Saved data entries
■ ■ ■ ■ ■ ■ ■

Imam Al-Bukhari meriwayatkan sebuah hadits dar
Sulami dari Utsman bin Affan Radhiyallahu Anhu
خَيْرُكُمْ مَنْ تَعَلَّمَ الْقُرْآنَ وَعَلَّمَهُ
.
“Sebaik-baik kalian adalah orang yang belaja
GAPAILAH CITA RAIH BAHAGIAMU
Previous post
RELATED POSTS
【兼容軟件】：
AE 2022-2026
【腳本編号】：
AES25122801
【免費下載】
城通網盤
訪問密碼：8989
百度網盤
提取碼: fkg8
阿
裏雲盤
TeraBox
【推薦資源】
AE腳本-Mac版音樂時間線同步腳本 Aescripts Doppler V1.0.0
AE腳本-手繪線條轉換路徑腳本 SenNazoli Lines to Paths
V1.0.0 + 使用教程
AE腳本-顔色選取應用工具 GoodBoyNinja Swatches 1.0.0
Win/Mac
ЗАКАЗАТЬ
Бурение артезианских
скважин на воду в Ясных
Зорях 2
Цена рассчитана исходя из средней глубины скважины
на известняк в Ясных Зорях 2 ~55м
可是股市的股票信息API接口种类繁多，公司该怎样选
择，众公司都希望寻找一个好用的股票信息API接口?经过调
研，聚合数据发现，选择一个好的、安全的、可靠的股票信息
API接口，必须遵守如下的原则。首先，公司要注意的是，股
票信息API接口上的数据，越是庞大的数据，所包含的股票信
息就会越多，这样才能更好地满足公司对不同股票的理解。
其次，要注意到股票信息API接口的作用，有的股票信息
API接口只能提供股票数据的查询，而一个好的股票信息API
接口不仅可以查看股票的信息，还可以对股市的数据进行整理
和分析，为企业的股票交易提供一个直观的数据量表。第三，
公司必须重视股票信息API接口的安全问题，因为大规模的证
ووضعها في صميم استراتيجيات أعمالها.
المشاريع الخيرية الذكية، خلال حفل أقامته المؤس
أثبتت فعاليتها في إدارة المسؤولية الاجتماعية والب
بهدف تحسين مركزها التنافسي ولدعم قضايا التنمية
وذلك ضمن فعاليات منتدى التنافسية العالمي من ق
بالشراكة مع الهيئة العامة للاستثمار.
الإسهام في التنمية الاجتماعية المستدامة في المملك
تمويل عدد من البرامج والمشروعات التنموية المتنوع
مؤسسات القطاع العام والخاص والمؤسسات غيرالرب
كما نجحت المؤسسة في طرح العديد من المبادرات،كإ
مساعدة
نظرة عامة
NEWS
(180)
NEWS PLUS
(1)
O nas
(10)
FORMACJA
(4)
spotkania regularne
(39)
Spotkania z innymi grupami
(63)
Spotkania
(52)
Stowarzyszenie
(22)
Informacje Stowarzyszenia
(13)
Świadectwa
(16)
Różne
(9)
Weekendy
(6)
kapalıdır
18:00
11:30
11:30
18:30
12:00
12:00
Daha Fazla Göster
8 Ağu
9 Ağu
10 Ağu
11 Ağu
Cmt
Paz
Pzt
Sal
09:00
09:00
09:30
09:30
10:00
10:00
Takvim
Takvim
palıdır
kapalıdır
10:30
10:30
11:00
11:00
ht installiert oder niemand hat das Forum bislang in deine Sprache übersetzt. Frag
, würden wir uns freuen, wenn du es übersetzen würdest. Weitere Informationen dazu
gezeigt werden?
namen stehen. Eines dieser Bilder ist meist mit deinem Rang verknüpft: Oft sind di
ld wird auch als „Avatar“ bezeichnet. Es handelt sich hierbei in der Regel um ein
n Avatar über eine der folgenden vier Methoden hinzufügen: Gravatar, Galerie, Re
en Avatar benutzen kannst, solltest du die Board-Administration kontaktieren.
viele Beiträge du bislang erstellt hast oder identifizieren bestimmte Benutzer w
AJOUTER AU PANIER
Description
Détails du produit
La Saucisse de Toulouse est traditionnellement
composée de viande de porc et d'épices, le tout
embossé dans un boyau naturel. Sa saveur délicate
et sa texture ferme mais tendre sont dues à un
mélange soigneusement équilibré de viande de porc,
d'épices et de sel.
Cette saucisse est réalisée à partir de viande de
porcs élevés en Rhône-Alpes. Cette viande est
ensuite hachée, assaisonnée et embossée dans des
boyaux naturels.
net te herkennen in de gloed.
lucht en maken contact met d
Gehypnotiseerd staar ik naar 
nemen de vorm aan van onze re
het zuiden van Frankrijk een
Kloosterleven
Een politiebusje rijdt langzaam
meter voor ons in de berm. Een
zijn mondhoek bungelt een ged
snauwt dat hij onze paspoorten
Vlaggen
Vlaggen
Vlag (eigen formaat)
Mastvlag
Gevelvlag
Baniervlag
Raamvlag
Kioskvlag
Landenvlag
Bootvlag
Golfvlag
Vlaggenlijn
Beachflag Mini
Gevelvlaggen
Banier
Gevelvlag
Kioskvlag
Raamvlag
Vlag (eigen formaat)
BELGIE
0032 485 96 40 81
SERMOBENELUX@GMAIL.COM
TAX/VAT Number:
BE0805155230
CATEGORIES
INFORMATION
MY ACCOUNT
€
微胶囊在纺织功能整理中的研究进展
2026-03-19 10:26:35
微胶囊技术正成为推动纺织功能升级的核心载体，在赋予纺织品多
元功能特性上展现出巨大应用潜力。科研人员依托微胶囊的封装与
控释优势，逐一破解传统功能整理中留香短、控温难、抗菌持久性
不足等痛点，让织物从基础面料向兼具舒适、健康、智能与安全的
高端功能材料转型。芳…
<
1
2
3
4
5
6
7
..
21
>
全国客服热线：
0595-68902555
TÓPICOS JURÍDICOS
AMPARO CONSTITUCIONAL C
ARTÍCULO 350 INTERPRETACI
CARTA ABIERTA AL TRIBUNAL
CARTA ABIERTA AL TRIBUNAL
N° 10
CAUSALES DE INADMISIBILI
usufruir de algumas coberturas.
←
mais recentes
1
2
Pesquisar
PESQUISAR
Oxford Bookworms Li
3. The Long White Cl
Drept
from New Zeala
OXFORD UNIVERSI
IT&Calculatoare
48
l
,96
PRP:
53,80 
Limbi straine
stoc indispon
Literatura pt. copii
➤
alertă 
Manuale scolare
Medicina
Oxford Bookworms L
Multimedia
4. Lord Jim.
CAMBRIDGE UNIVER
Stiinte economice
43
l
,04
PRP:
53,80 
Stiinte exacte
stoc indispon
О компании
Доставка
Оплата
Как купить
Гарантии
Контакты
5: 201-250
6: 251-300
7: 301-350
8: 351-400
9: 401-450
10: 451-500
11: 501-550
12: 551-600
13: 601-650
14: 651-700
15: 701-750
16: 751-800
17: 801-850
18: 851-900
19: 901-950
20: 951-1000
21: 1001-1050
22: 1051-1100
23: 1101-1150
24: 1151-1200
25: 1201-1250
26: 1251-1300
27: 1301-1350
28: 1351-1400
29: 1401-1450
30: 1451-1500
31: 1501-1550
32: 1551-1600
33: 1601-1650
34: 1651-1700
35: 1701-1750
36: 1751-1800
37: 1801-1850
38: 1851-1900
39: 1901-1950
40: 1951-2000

■ ■ ■ ■ ■ ■ ■

**What to do**
Would you return the full set of entries, unchanged in every detail?

**Exercise response**
Imam Al-Bukhari meriwayatkan sebuah hadits dar
Sulami dari Utsman bin Affan Radhiyallahu Anhu
خَيْرُكُمْ مَنْ تَعَلَّمَ الْقُرْآنَ وَعَلَّمَهُ
.
“Sebaik-baik kalian adalah orang yang belaja
GAPAILAH CITA RAIH BAHAGIAMU
Previous post
RELATED POSTS
【兼容軟件】：
AE 2022-2026
【腳本編号】：
AES25122801
【免費下載】
城通網盤
訪問密碼：8989
百度網盤
提取碼: fkg8
阿
裏雲盤
TeraBox
【推薦資源】
AE腳本-Mac版音樂時間線同步腳本 Aescripts Doppler V1.0.0
AE腳本-手繪線條轉換路徑腳本 SenNazoli Lines to Paths
V1.0.0 + 使用教程
AE腳本-顔色選取應用工具 GoodBoyNinja Swatches 1.0.0
Win/Mac
ЗАКАЗАТЬ
Бурение артезианских
скважин на воду в Ясных
Зорях 2
Цена рассчитана исходя из средней глубины скважины
на известняк в Ясных Зорях 2 ~55м
可是股市的股票信息API接口种类繁多，公司该怎样选
择，众公司都希望寻找一个好用的股票信息API接口?经过调
研，聚合数据发现，选择一个好的、安全的、可靠的股票信息
API接口，必须遵守如下的原则。首先，公司要注意的是，股
票信息API接口上的数据，越是庞大的数据，所包含的股票信
息就会越多，这样才能更好地满足公司对不同股票的理解。
其次，要注意到股票信息API接口的作用，有的股票信息
API接口只能提供股票数据的查询，而一个好的股票信息API
接口不仅可以查看股票的信息，还可以对股市的数据进行整理
和分析，为企业的股票交易提供一个直观的数据量表。第三，
公司必须重视股票信息API接口的安全问题，因为大规模的证
ووضعها في صميم استراتيجيات أعمالها.
المشاريع الخيرية الذكية، خلال حفل أقامته المؤس
أثبتت فعاليتها في إدارة المسؤولية الاجتماعية والب
بهدف تحسين مركزها التنافسي ولدعم قضايا التنمية
وذلك ضمن فعاليات منتدى التنافسية العالمي من ق
بالشراكة مع الهيئة العامة للاستثمار.
الإسهام في التنمية الاجتماعية المستدامة في المملك
تمويل عدد من البرامج والمشروعات التنموية المتنوع
مؤسسات القطاع العام والخاص والمؤسسات غيرالرب
كما نجحت المؤسسة في طرح العديد من المبادرات،كإ
مساعدة
نظرة عامة
NEWS
(180)
NEWS PLUS
(1)
O nas
(10)
FORMACJA
(4)
spotkania regularne
(39)
Spotkania z innymi grupami
(63)
Spotkania
(52)
Stowarzyszenie
(22)
Informacje Stowarzyszenia
(13)
Świadectwa
(16)
Różne
(9)
Weekendy
(6)
kapalıdır
18:00
11:30
11:30
18:30
12:00
12:00
Daha Fazla Göster
8 Ağu
9 Ağu
10 Ağu
11 Ağu
Cmt
Paz
Pzt
Sal
09:00
09:00
09:30
09:30
10:00
10:00
Takvim
Takvim
palıdır
kapalıdır
10:30
10:30
11:00
11:00
ht installiert oder niemand hat das Forum bislang in deine Sprache übersetzt. Frag
, würden wir uns freuen, wenn du es übersetzen würdest. Weitere Informationen dazu
gezeigt werden?
namen stehen. Eines dieser Bilder ist meist mit deinem Rang verknüpft: Oft sind di
ld wird auch als „Avatar“ bezeichnet. Es handelt sich hierbei in der Regel um ein
n Avatar über eine der folgenden vier Methoden hinzufügen: Gravatar, Galerie, Re
en Avatar benutzen kannst, solltest du die Board-Administration kontaktieren.
viele Beiträge du bislang erstellt hast oder identifizieren bestimmte Benutzer w
AJOUTER AU PANIER
Description
Détails du produit
La Saucisse de Toulouse est traditionnellement
composée de viande de porc et d'épices, le tout
embossé dans un boyau naturel. Sa saveur délicate
et sa texture ferme mais tendre sont dues à un
mélange soigneusement équilibré de viande de porc,
d'épices et de sel.
Cette saucisse est réalisée à partir de viande de
porcs élevés en Rhône-Alpes. Cette viande est
ensuite hachée, assaisonnée et embossée dans des
boyaux naturels.
net te herkennen in de gloed.
lucht en maken contact met d
Gehypnotiseerd staar ik naar 
nemen de vorm aan van onze re
het zuiden van Frankrijk een
Kloosterleven
Een politiebusje rijdt langzaam
meter voor ons in de berm. Een
zijn mondhoek bungelt een ged
snauwt dat hij onze paspoorten
Vlaggen
Vlaggen
Vlag (eigen formaat)
Mastvlag
Gevelvlag
Baniervlag
Raamvlag
Kioskvlag
Landenvlag
Bootvlag
Golfvlag
Vlaggenlijn
Beachflag Mini
Gevelvlaggen
Banier
Gevelvlag
Kioskvlag
Raamvlag
Vlag (eigen formaat)
BELGIE
0032 485 96 40 81
SERMOBENELUX@GMAIL.COM
TAX/VAT Number:
BE0805155230
CATEGORIES
INFORMATION
MY ACCOUNT
€
微胶囊在纺织功能整理中的研究进展
2026-03-19 10:26:35
微胶囊技术正成为推动纺织功能升级的核心载体，在赋予纺织品多
元功能特性上展现出巨大应用潜力。科研人员依托微胶囊的封装与
控释优势，逐一破解传统功能整理中留香短、控温难、抗菌持久性
不足等痛点，让织物从基础面料向兼具舒适、健康、智能与安全的
高端功能材料转型。芳…
<
1
2
3
4
5
6
7
..
21
>
全国客服热线：
0595-68902555
TÓPICOS JURÍDICOS
AMPARO CONSTITUCIONAL C
ARTÍCULO 350 INTERPRETACI
CARTA ABIERTA AL TRIBUNAL
CARTA ABIERTA AL TRIBUNAL
N° 10
CAUSALES DE INADMISIBILI
usufruir de algumas coberturas.
←
mais recentes
1
2
Pesquisar
PESQUISAR
Oxford Bookworms Li
3. The Long White Cl
Drept
from New Zeala
OXFORD UNIVERSI
IT&Calculatoare
48
l
,96
PRP:
53,80 
Limbi straine
stoc indispon
Literatura pt. copii
➤
alertă 
Manuale scolare
Medicina
Oxford Bookworms L
Multimedia
4. Lord Jim.
CAMBRIDGE UNIVER
Stiinte economice
43
l
,04
PRP:
53,80 
Stiinte exacte
stoc indispon
О компании
Доставка
Оплата
Как купить
Гарантии
Контакты
5: 201-250
6: 251-300
7: 301-350
8: 351-400
9: 401-450
10: 451-500
11: 501-550
12: 551-600
13: 601-650
14: 651-700
15: 701-750
16: 751-800
17: 801-850
18: 851-900
19: 901-950
20: 951-1000
21: 1001-1050
22: 1051-1100
23: 1101-1150
24: 1151-1200
25: 1201-1250
26: 1251-1300
27: 1301-1350
28: 1351-1400
29: 1401-1450
30: 1451-1500
31: 1501-1550
32: 1551-1600
33: 1601-1650
34: 1651-1700
35: 1701-1750
36: 1751-1800
37: 1801-1850
38: 1851-1900
39: 1901-1950
40: 1951-2000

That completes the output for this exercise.